Beethoven ritratto

Beethoven’s “Serioso”: A Lecture-Concert

The collaboration between the Stauffer Academy and the Department of Musicology and Cultural Heritage of Cremona continues.
The synergy between two of the leading academic and musical institutions in the Cremona area — the Stauffer Academy and the Department of Musicology and Cultural Heritage of Cremona (University of Pavia) — is renewed once again this May.

As part of a partnership increasingly focused on promoting instrumental teaching and research in the field of music, the next event will take place on Wednesday, May 15, 2025, from 10:30 AM to 12:30 PM, at the Stradivari Room of the Stauffer Academy.

It will be a lecture-concert dedicated to Beethoven’s String Quartet Op. 95, commonly known as “Serioso”, one of the most intense and dramatic works from Beethoven’s late period. The event is part of a wider cycle of six lectures focusing on the complete string quartets by the Viennese composer — a cornerstone of the European chamber music tradition.

The entire series is curated by Professor Jeremy Yudkin, a distinguished musicologist and professor at Boston University, as well as co-director of the Center for Beethoven Research at the same university. In May, he will serve as a Visiting Professor at the Department of Musicology as part of the course “History of Music 2.”

This lecture — designed as a moment of both theoretical and performance-based exploration — is intended for students of the Department of Musicology and the Stauffer Academy. In addition to the historical-musical analysis of the work, musical examples will be performed by the Quartetto Arola, a young ensemble of students from the Stauffer Academy’s Advanced String Quartet Program.

Thanks to the performers’ contributions and the guidance of Professor Yudkin, the event will provide a valuable opportunity to delve into one of the absolute pinnacles of 19th-century chamber music, offering an in-depth look at both compositional technique and performance practice.

A moment of high-level training that confirms the importance of dialogue between academic and artistic institutions, in the spirit of musical excellence and quality.

About Jeremy Yudkin
Jeremy Yudkin is a Professor of Music at Boston University, Co-Director of the Center for Beethoven Research, and Associate Professor in the Department of African American Studies and at the Elie Wiesel Center for Jewish Studies. He is the former Director of the Department of Musicology and Ethnomusicology at Boston University. He has also served as a visiting professor at Oxford University, Harvard University, the École Normale Supérieure, and the Conservatoire National Supérieur de Musique in Paris.
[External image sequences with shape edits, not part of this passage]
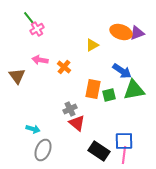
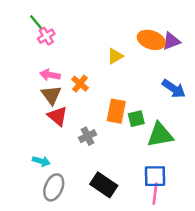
blue arrow: (122, 71) -> (174, 89), moved
brown triangle: (17, 76) -> (51, 95), moved
green triangle: (134, 90) -> (160, 135), moved
red triangle: (77, 123) -> (57, 116), moved
black rectangle: (99, 151) -> (104, 185), moved

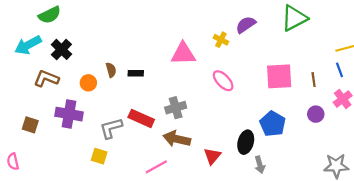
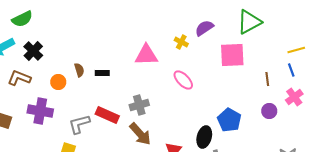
pink square: (279, 76) -> (232, 55), moved
brown arrow: (177, 139) -> (140, 134), turned -145

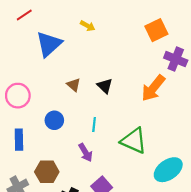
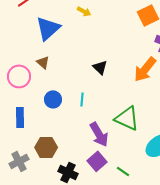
brown triangle: (74, 85) -> (43, 62), moved
cyan line: (94, 125) -> (82, 99), moved
purple arrow: (85, 153) -> (99, 134), moved, size x1.4

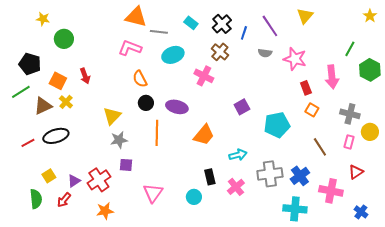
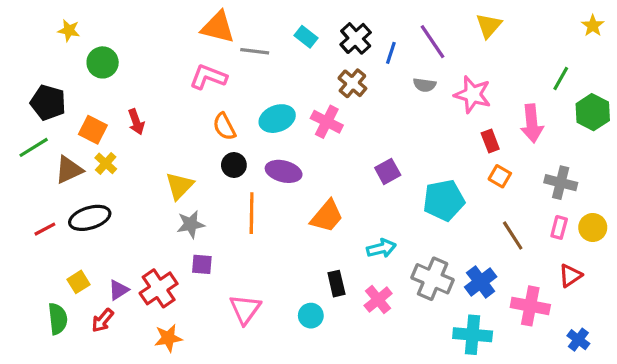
cyan ellipse: (173, 55) -> (277, 119), moved
yellow circle: (370, 132) -> (593, 227), moved
gray cross: (270, 174) -> (433, 279), turned 30

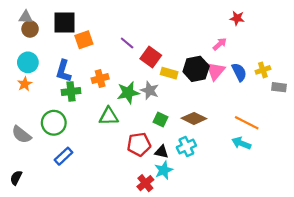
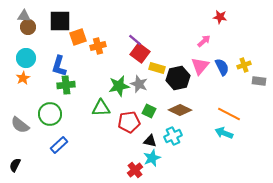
purple line: (127, 43) -> (135, 40), moved
black hexagon: (196, 69) -> (178, 78), moved
orange cross: (100, 79) -> (98, 46), moved
red pentagon: (139, 144) -> (129, 122), moved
He holds a degree from Cambridge University in the UK and earned his PhD from Stanford University. He has received fellowships and awards from the National Endowment for the Humanities, the Marion and Jasper Whiting Foundation, the Boston University Humanities Foundation, and the Camargo Foundation.
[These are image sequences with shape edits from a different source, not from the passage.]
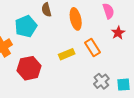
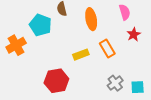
cyan pentagon: (26, 26) -> (40, 25), turned -30
red hexagon: (29, 68) -> (56, 81), moved

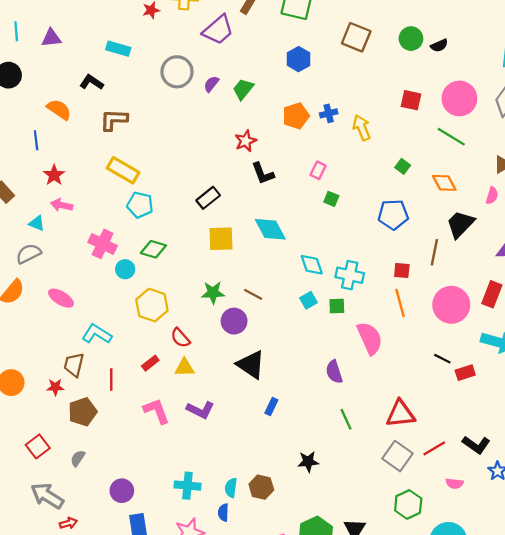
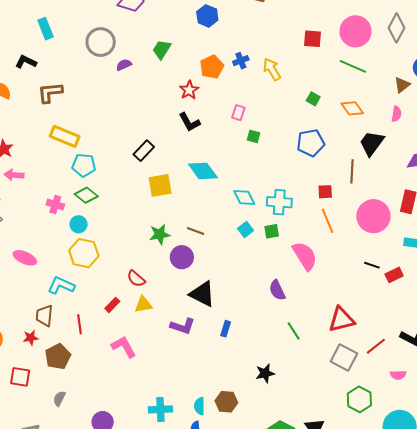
cyan rectangle: (118, 49) -> (45, 29), turned 60
purple semicircle: (211, 84) -> (124, 65), moved, turned 35
red star: (246, 141) -> (189, 90), moved
pink cross: (103, 244) -> (55, 205), size x0.7
green diamond: (153, 249) -> (86, 195), moved, turned 30
yellow hexagon: (152, 305) -> (84, 253), moved
purple L-shape: (200, 410) -> (183, 326), moved
red square: (38, 446) -> (20, 377), moved, turned -35

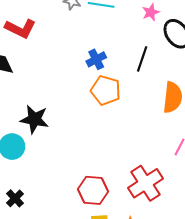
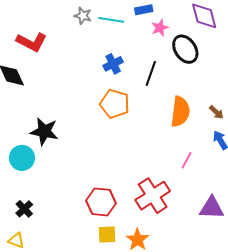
blue cross: (96, 59) -> (113, 64), moved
Professor Yudkin is the author of eleven books and numerous book chapters and journal articles. His primary research areas include medieval music, Beethoven, popular music, and jazz. He has taught courses on medieval polyphony, the Beatles, Beethoven, Bartók, and Miles Davis. He is particularly well known for Music in Medieval Europe and Understanding Music, the latter of which is used by approximately 20,000 students annually across North America.
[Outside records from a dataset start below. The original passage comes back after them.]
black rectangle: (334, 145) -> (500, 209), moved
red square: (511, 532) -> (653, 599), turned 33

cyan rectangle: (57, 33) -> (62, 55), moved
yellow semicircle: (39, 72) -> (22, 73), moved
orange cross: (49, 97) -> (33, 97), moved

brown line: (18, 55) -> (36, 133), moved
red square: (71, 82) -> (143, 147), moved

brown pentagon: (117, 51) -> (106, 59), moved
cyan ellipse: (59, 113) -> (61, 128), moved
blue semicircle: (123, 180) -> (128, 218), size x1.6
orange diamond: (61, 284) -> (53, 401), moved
His educational video Inside the Orchestra, which details the history and function of the symphony orchestra, won the 2005 Telly Award for best non-broadcast educational video. He has authored several other books on medieval and Renaissance music, Beethoven, and jazz. His book Miles Davis, Miles Smiles, and the Invention of Post-Bop (2009) received the Award for Excellence from the Association for Recorded Sound Collections. His more recent publication, From Silence to Sound: Beethoven’s Beginnings, was named Reference Book of the Year 2021 by the American Library Association.

He has contributed to The Harvard Dictionary of Music, Musicians and Composers of the Twentieth Century, and A Companion to the Modern American Novel, 1900–1950. He is currently working on two editorial projects, one on the Beatles and another on 1950s jazz.

Professor Yudkin has served as an adviser to the Smithsonian Institution for the Smithsonian Collection of Classic Jazz and is a consultant for the Oxford English Dictionary. He is a partner of the Osher Lifelong Learning Institute and founder of the Distinguished Lecture Series of the Lenox Library Association. He lectures for the Boston Symphony Orchestra’s Tanglewood Festival, held annually in Lenox, MA, and has presented conferences across the United States, England, France, Israel, and Russia.